Dive Brief:
- The U.S. Food and Drug Administration has released a draft guidance seeking feedback on the agency's initial considerations regarding the use of additive manufacturing (AM), the process that includes 3-D printing, to create medical devices.
- The guidance outlines technical considerations around the process, as well as the FDA's recommendations for the testing and characterization of devices created using least one AM fabrication step.
- The recommendations are based on feedback received from medical device manufacturers, AM companies, and academia during a 2014 FDA workshop, the agency stated.
Dive Insight:
The FDA notes its "leapfrog guidance," which may change as more information becomes available, is not intended to be comprehensive in addressing all considerations and establishing quality systems for 3-D medical device manufacturing.

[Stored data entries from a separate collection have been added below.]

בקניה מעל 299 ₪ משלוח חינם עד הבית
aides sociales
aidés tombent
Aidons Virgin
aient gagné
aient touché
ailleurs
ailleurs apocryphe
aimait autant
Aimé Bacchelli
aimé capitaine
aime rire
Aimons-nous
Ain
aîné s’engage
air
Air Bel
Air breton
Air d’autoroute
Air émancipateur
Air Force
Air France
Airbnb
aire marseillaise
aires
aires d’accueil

The presented considerations do include information to provide in premarket notification submissions, premarket approval applications, humanitarian device exemption applications, de novo requests and investigational device exemption applications.
The FDA adds the details and testing necessary for an AM device can depend on numerous factors including whether it is an implant, load-bearing, and whether it is made in standard sizes or patient-matched.
It further notes point-of-care device manufacturing could raise further considerations and the current draft guidance does not encompass the incorporation of biological, cellular, or tissue-based products in AM. The FDA refers any questions regarding AM using biologics, cells or tissues to the Center for Biologics Evaluation and Research (CBER).
The FDA is taking comments on the draft guidance through Aug. 8.